Kelas menengah menurunkan
Berdasarkan data dari Survei Sosial Ekonomi Nasional (Susenas) oleh Bank Mandiri menunjukkan kelas menengah mengalami penurunan dari 21,45 persen pada tahun 2019 menjadi 17,44 persen pada tahun 2023.
Sedangkan data dari Lembaga Penyelidikan Ekonomi Ekonomi dan Masyarakat (LPEM) Universitas Indonesia juga menyebutkan 8,5 juta penduduk Indonesia turun ke kelas ekonomi yang lebih rendah dalam rentang 2018-2023.
Artinya, kalau pelemahan daya beli masyarakat ini terus dibebani oleh kebijakan fiskal yang kontraproduktif, maka target pemerintah Prabowo Gibran yang membuat target pertumbuhan ekonomi cukup agresif, akan menghadapi kendala.
Sehingga jalan tengahnya, pemerintah bisa melakukan 2 (dua) kebijakan. Pertama, untuk tetap menjaga daya beli masyarakat, pemerintah bisa menurunkan batas Penghasilan Tidak Kena Pajak (PTKP).
Ajib melanjutkan sesuai dengan PMK Nomor 101 tahun 2016, besaran PTKP adalah sebesar Rp54 juta per tahun, atau ekuivalen dengan penghasilan Rp4,5 juta per bulan. Pemerintah bisa menaikkan, misalnya, PTKP sebesar Rp100 juta.

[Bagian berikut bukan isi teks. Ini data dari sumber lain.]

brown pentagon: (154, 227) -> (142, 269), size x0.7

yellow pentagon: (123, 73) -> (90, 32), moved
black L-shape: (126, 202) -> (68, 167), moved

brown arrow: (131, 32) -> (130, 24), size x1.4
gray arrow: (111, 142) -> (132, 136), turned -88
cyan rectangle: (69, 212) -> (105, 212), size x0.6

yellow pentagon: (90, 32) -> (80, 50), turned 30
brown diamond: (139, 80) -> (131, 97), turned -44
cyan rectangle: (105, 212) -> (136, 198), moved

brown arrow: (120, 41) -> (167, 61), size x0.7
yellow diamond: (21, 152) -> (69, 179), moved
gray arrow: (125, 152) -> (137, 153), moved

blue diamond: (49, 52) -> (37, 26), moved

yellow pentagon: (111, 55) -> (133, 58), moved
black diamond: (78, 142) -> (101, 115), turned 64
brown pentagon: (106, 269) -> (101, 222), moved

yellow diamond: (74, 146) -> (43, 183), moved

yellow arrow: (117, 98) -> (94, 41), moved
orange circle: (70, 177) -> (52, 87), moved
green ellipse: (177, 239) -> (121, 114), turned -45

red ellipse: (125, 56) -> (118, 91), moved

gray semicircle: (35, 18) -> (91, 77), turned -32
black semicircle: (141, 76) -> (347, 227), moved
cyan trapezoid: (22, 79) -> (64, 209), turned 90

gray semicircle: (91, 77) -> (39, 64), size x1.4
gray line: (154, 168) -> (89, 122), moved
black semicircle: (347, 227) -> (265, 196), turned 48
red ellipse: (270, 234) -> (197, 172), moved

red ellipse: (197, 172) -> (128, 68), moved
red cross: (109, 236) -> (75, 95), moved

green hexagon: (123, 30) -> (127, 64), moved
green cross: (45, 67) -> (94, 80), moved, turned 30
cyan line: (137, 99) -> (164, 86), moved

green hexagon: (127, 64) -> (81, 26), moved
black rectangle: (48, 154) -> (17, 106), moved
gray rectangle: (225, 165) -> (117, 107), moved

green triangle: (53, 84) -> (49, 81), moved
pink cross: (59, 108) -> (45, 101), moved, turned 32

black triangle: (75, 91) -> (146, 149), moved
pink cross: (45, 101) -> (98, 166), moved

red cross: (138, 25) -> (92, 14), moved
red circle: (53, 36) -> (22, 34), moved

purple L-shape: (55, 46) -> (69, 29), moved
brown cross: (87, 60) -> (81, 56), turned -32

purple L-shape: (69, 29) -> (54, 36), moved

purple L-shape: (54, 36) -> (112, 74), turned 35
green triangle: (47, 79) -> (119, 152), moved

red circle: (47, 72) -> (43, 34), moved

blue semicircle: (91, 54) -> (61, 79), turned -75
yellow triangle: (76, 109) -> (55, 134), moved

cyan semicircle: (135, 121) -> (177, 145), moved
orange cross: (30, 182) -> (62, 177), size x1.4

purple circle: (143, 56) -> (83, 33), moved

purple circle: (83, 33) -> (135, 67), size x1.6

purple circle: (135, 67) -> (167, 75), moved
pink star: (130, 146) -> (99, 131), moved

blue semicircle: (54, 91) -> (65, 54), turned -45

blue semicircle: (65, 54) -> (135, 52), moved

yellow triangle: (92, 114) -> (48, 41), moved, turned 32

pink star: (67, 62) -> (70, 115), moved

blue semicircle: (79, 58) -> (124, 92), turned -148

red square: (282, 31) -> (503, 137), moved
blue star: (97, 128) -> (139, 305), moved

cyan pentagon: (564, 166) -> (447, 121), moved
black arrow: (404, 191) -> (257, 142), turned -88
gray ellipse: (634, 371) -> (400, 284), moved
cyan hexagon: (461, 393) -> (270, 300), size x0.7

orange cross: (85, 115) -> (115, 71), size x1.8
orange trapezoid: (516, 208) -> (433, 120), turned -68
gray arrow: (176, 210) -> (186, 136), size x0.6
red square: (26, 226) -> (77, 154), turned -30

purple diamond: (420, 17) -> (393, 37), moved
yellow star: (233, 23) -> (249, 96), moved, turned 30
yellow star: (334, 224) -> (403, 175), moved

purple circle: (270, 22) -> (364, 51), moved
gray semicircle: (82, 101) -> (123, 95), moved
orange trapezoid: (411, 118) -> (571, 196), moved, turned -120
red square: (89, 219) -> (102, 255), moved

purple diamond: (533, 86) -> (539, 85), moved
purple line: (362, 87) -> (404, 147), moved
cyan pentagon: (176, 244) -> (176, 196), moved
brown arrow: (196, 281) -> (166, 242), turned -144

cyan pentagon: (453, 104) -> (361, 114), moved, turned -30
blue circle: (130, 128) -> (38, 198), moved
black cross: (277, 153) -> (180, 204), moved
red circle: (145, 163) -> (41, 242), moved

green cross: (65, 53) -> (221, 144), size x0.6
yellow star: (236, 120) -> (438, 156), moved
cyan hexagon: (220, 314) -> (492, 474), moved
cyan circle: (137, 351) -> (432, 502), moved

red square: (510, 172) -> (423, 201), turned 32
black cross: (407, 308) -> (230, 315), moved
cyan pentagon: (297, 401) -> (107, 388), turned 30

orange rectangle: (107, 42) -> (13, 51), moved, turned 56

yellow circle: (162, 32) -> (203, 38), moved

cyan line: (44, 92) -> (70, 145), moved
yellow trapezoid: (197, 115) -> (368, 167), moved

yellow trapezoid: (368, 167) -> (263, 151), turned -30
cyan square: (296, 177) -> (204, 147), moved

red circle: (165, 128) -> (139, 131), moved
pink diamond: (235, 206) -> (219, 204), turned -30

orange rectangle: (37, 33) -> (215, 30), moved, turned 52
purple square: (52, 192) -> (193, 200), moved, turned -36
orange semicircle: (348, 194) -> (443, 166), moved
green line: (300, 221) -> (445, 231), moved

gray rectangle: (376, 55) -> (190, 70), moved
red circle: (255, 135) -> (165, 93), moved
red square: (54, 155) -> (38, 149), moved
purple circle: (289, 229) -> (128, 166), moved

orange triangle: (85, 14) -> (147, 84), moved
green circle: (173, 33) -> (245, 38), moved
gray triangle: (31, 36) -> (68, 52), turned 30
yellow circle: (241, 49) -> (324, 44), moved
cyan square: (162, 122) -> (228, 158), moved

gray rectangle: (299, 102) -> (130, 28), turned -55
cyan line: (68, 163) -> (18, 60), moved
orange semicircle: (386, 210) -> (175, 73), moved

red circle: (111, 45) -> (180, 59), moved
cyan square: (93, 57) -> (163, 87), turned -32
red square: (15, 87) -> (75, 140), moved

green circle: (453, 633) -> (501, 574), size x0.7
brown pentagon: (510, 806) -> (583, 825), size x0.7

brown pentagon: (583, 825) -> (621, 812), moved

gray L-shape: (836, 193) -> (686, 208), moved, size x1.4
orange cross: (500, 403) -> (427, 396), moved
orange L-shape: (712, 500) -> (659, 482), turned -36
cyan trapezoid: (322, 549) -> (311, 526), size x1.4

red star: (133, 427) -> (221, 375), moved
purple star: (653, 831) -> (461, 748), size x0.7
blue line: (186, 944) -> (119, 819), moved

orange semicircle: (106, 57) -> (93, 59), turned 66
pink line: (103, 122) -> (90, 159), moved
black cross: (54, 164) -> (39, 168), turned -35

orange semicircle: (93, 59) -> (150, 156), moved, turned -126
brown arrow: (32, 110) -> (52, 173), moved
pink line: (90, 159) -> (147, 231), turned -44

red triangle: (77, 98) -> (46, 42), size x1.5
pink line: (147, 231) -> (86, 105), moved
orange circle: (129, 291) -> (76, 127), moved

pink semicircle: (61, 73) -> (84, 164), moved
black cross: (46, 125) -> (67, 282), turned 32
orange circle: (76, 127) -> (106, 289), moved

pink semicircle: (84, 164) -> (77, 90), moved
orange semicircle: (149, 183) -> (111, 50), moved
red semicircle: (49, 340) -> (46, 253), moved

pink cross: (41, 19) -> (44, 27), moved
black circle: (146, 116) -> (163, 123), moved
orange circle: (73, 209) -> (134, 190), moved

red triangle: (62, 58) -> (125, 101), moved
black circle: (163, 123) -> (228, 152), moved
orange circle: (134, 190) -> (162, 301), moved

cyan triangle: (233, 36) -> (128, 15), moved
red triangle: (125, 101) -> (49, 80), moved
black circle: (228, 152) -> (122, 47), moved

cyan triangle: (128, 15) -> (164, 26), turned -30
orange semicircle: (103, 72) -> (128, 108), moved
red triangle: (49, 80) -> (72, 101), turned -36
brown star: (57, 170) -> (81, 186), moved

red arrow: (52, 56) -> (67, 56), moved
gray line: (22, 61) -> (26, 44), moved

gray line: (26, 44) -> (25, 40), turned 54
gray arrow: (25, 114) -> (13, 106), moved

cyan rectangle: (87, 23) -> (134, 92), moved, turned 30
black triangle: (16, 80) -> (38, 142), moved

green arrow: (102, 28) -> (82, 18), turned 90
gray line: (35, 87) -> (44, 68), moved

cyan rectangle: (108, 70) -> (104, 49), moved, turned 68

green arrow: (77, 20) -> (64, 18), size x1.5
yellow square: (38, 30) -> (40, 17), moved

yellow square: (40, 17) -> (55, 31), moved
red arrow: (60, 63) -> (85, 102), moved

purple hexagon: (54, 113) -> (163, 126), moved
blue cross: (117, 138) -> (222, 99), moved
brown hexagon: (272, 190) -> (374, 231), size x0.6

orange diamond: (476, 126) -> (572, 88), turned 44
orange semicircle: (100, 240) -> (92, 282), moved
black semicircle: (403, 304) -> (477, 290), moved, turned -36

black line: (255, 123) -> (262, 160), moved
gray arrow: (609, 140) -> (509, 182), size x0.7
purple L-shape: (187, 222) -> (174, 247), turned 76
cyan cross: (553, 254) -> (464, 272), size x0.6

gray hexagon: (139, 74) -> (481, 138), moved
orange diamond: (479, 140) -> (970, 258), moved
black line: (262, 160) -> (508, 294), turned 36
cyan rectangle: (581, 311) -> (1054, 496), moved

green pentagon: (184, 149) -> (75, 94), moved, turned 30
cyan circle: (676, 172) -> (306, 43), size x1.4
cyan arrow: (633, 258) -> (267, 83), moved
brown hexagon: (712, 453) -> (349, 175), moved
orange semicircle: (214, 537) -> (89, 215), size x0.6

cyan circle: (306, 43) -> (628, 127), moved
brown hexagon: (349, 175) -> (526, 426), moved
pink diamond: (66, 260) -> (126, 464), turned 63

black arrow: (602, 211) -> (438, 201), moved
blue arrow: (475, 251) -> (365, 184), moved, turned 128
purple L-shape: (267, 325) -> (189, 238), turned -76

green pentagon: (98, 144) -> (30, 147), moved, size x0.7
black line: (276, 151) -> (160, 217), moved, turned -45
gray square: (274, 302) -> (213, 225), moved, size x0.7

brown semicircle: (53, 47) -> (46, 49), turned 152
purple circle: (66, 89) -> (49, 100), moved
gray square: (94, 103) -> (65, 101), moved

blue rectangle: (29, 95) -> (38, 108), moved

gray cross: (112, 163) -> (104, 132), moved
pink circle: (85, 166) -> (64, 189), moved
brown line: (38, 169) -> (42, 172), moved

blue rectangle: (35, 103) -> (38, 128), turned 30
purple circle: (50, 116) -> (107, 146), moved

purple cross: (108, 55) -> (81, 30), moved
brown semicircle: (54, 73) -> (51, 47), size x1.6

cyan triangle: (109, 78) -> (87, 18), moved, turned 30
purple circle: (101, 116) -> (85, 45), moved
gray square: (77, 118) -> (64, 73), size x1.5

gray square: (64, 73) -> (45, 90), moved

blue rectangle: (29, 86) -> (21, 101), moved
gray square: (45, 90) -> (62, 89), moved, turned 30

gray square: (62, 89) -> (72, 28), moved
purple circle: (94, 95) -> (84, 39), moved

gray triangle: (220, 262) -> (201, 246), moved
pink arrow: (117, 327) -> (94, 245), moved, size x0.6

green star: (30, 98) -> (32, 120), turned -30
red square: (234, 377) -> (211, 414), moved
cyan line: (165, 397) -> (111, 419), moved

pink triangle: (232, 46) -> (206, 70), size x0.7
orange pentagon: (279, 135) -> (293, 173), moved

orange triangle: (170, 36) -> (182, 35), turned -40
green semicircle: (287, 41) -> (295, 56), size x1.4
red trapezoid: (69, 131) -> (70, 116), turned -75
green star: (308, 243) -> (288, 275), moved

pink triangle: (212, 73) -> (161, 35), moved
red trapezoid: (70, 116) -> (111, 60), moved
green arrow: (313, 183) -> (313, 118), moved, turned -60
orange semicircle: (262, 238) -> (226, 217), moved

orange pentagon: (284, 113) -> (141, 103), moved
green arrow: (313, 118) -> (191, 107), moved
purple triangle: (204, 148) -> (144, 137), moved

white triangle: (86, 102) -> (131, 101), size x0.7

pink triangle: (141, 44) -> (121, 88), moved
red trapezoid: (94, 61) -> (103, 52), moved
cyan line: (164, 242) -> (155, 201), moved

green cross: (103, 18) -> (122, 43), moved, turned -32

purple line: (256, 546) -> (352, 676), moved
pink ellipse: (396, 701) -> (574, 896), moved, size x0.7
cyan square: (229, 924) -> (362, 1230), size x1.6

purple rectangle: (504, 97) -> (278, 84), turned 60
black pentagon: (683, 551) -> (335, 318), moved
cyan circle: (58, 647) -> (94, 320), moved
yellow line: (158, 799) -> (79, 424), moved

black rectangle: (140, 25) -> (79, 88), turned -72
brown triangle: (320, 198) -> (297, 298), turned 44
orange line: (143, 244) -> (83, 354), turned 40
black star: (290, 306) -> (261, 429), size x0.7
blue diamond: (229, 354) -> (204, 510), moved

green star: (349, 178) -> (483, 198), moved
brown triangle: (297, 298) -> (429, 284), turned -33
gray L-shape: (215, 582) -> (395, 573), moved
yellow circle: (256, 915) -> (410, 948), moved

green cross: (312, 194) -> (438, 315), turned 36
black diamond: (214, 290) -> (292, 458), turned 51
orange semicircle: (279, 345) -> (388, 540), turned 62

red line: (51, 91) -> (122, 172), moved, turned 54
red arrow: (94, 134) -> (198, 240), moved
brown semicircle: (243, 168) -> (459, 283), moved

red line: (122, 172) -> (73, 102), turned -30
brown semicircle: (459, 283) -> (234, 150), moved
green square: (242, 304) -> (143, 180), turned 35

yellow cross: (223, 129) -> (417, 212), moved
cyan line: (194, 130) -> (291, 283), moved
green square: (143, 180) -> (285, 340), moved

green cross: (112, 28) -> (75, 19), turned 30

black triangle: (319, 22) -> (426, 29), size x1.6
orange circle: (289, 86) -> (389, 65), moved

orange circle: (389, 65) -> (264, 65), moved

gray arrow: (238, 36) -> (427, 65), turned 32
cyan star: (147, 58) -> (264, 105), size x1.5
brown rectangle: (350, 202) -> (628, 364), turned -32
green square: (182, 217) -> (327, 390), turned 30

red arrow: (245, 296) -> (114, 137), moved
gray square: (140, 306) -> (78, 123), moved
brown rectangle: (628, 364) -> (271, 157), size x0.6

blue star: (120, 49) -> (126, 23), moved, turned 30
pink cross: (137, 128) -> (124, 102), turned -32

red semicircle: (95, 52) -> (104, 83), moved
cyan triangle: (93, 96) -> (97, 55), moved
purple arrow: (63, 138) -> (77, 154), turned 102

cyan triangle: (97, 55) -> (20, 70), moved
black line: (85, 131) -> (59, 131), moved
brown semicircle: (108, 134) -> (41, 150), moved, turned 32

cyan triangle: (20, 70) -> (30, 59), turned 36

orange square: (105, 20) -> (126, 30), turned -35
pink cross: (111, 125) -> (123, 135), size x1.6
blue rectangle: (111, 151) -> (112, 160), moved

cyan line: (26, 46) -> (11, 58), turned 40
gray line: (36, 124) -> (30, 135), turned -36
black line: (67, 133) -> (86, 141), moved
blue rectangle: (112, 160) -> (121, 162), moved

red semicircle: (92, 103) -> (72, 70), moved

"Hal ini bisa mendorong daya beli kelas menengah-bawah. Di kelas ini, setiap kenaikan kemampuan akan cenderung dibelanjakan, sehingga uang kembali berputar di perekonomian dan negara mendapatkan pemasukan," terang Ajib.
Di sisi lain, pemerintah juga harus fokus mengalokasikan tax cost, dengan PPN Ditanggung Pemerintah (DTP) untuk sektor-sektor yang menjadi lokomotif penggerak banyak gerbong ekonomi, misalnya sektor property atau untuk sektor yang mendukung hilirisasi sektor pertanian, perikanan dan peternakan.
Tetapi, secara kuantitatif harus dihitung betul bahwa tax cost ini satu sisi tetap memberikan dorongan private sector tetap bisa berjalan baik, dan di sisi lain penerimaan negara harus menghasilkan yang sepadan. Sehingga fiskal bisa tetap prudent.
"Prinsipnya, pemerintah harus mempertimbangkan dengan matang kebijakan untuk menaikkan tarif PPN. Harus ada insentif fiskal yang relevan dengan kemampuan daya beli masyarakat dan juga sektor usaha agar terus berjalan dengan baik. Pertumbuhan ekonomi yang konsisten di atas 5 persen membutuhkan kebijakan fiskal yang pro dengan pertumbuhan," pungkas Ajib.